DW:
Herr Prytula, eine Stadt passt in einen ganzen Turm. Man lebt und arbeitet dort, man kann dort auch Kultur genießen. Was halten Sie vom Konzept einer vertikalen Stadt?
Michael Prytula:
Das Projekt klingt erst einmal sehr verführerisch und beinnhaltet viele Themen, die interessant sind. Es steht auch in der Tradition von architektonischen Utopien: Le Corbusier, die japanischen Metabolisten in den 60er Jahren und Paolo Soleri haben ähnliche Konzepte schon gedacht und sie sind nie realisiert worden.

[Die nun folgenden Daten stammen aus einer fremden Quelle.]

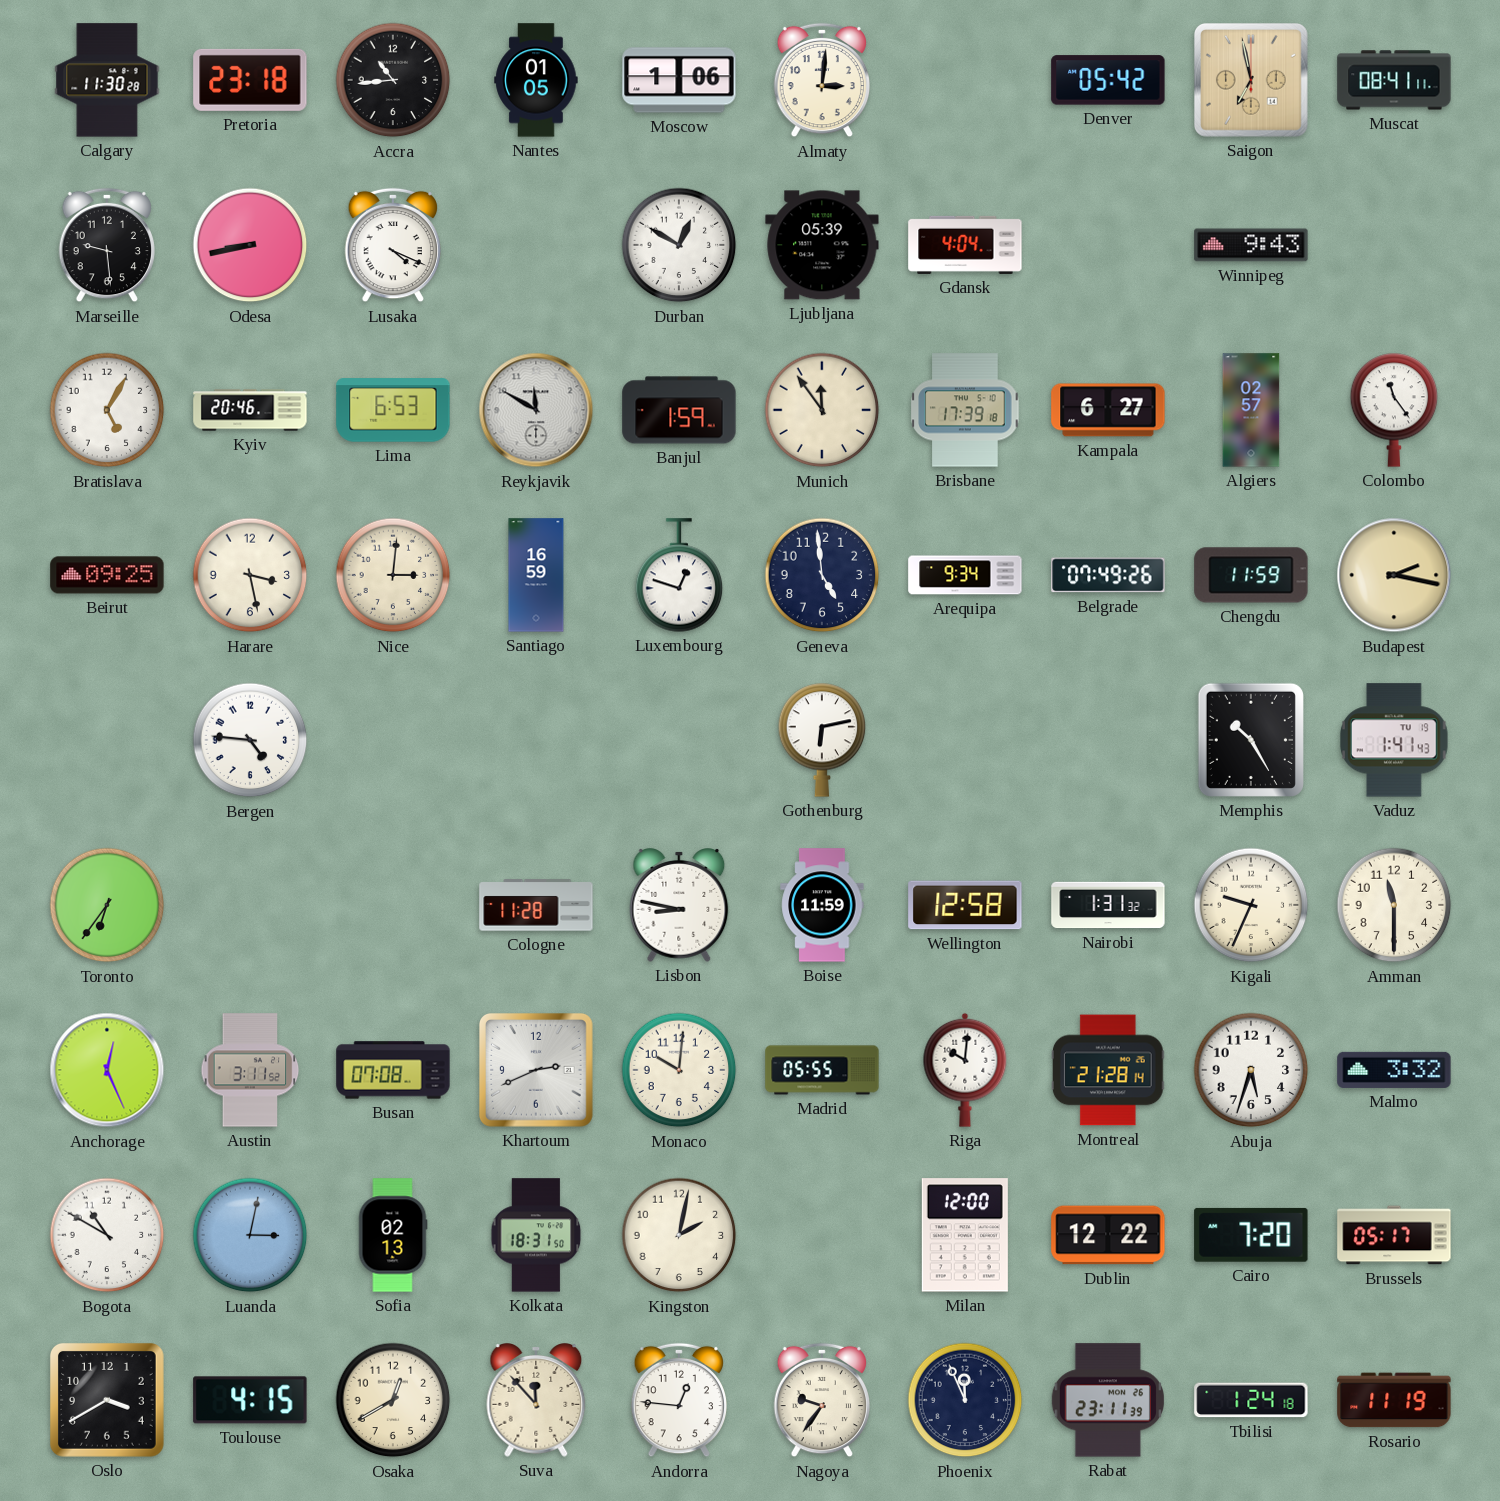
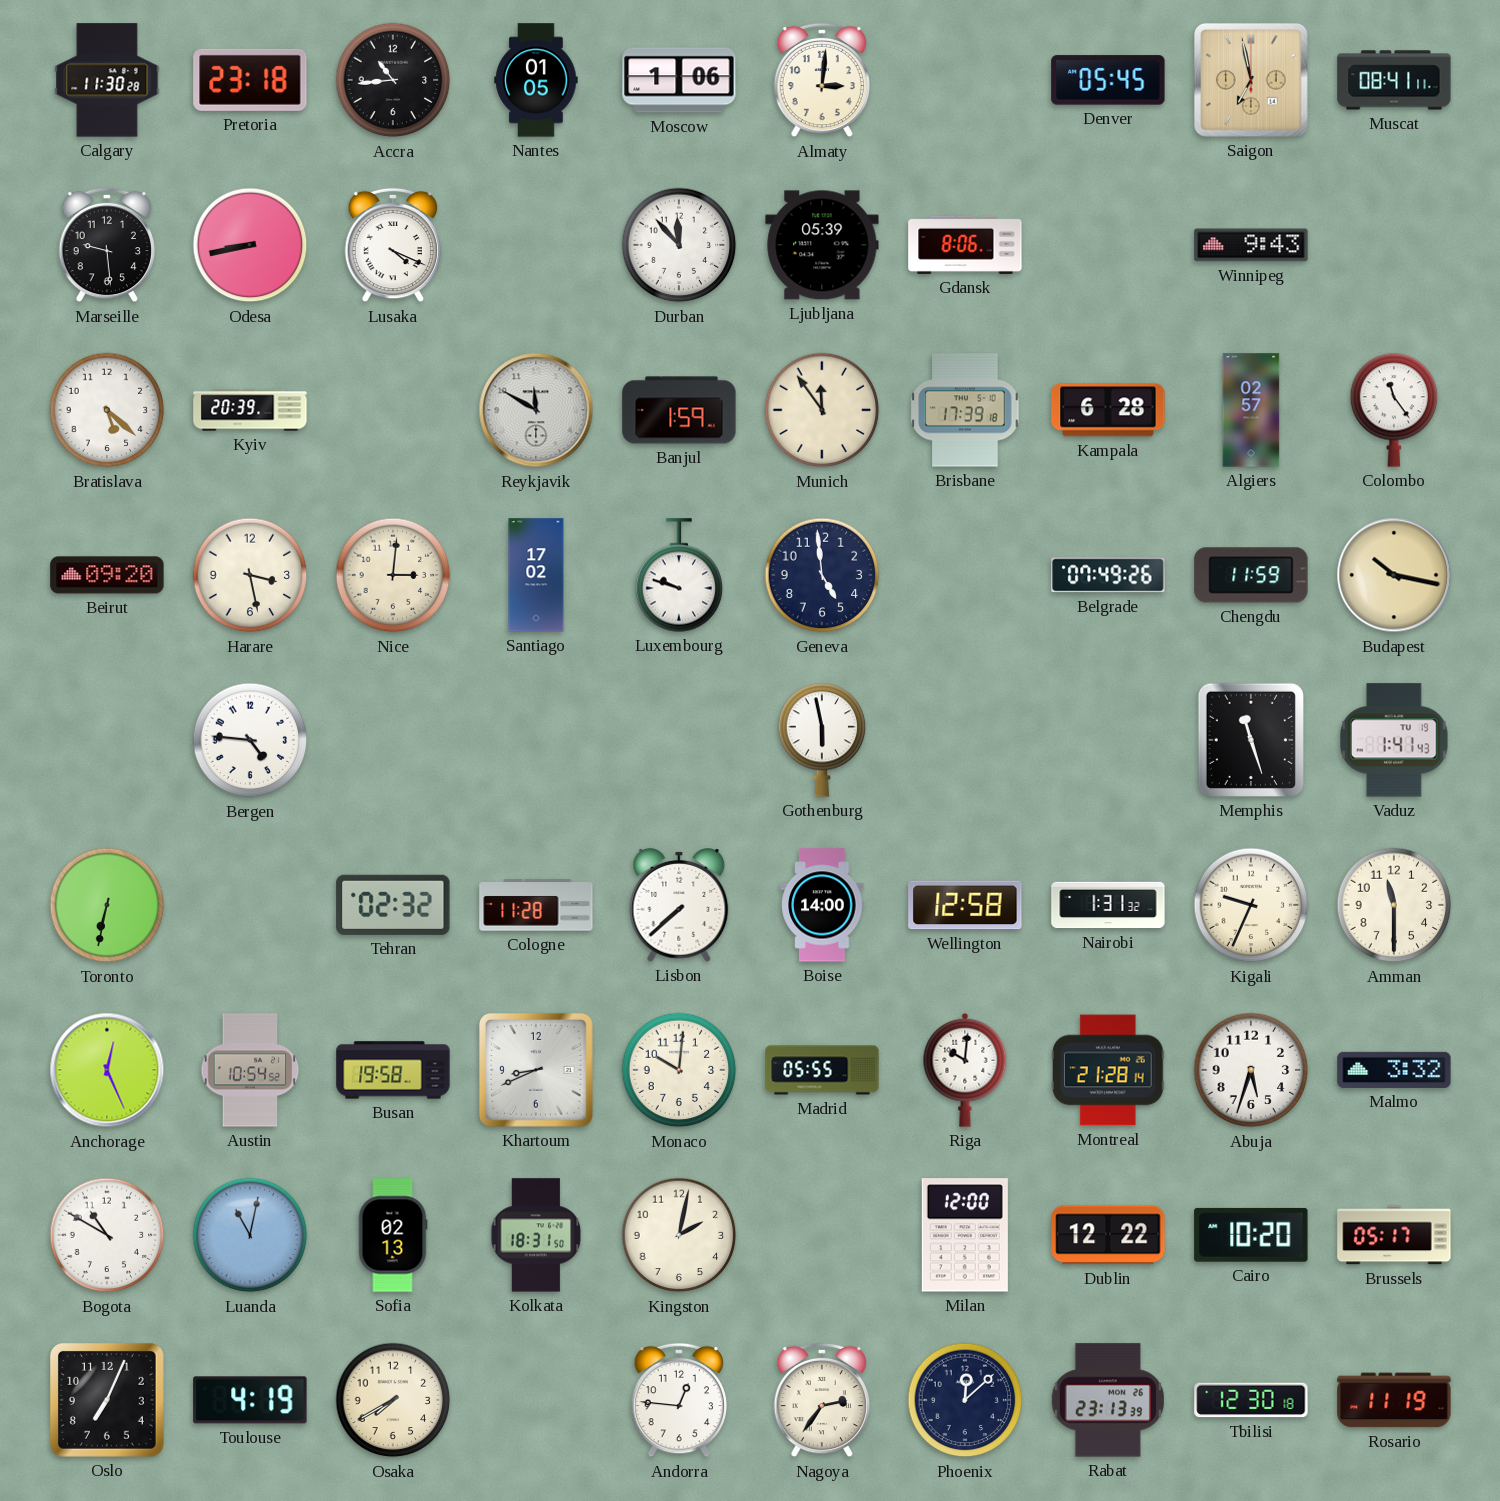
Denver: 05:42 -> 05:45
Durban: 12:50 -> 11:53
Gdansk: 4:04 -> 8:06
Bratislava: 5:05 -> 5:22
Kyiv: 20:46 -> 20:39
Lima: 6:53 -> none
Kampala: 6:27 -> 6:28
Beirut: 09:25 -> 09:20
Santiago: 16:59 -> 17:02
Luxembourg: 12:48 -> 9:48
Arequipa: 9:34 -> none
Budapest: 2:17 -> 10:17
Gothenburg: 6:13 -> 5:58
Memphis: 10:25 -> 11:27
Toronto: 6:36 -> 6:32
Tehran: none -> 02:32
Lisbon: 8:47 -> 7:38
Boise: 11:59 -> 14:00
Austin: 3:11 -> 10:54
Busan: 07:08 -> 19:58
Khartoum: 2:41 -> 8:41
Luanda: 3:02 -> 11:02
Cairo: 7:20 -> 10:20
Oslo: 3:40 -> 7:04
Toulouse: 4:15 -> 4:19
Osaka: 12:40 -> 7:40
Suva: 11:53 -> none
Nagoya: 9:36 -> 2:36
Phoenix: 11:56 -> 12:08
Rabat: 23:11 -> 23:13
Tbilisi: 1:24 -> 12:30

Warum sind sie nicht realisiert worden?
In dichten Stadtsystemen, in Tokio, New York, London haben wir Verdichtungen, da sind hohe Konstruktionen sinnvoll. Aber eine Stadt, die sich in der Fläche ausdehnt, so zu verdichten, ist nicht notwendig. Die Menschen wollen so nicht leben und brauchen es auch nicht. Auch andere Aspekte wie die Ver- und Entsorgung in der Stadt sind in einer vertikalen Stadt nicht effizienter gelöst, als in heutigen Städten.
Wie sieht Ihre Stadt der Zukunft aus?
Die Städte müssen zukünftig viel stärker ressourcen- und energieeffizient werden. Sie müssen die vorhandenen Stoffkreisläufe schließen: Nahrungs- und Nährstoffkreisläufe, Abwasser-, Wasserfragen sind zu klären. Der Klimawandel ist ein großes Thema und darauf müssen sich die Städte einstellen. Jede Stadt ist sehr individuell und hat ihre individuellen Lösungen.
Wie kann man es zum Beispiel schaffen, dass die Städte künftig energieeffizienter werden?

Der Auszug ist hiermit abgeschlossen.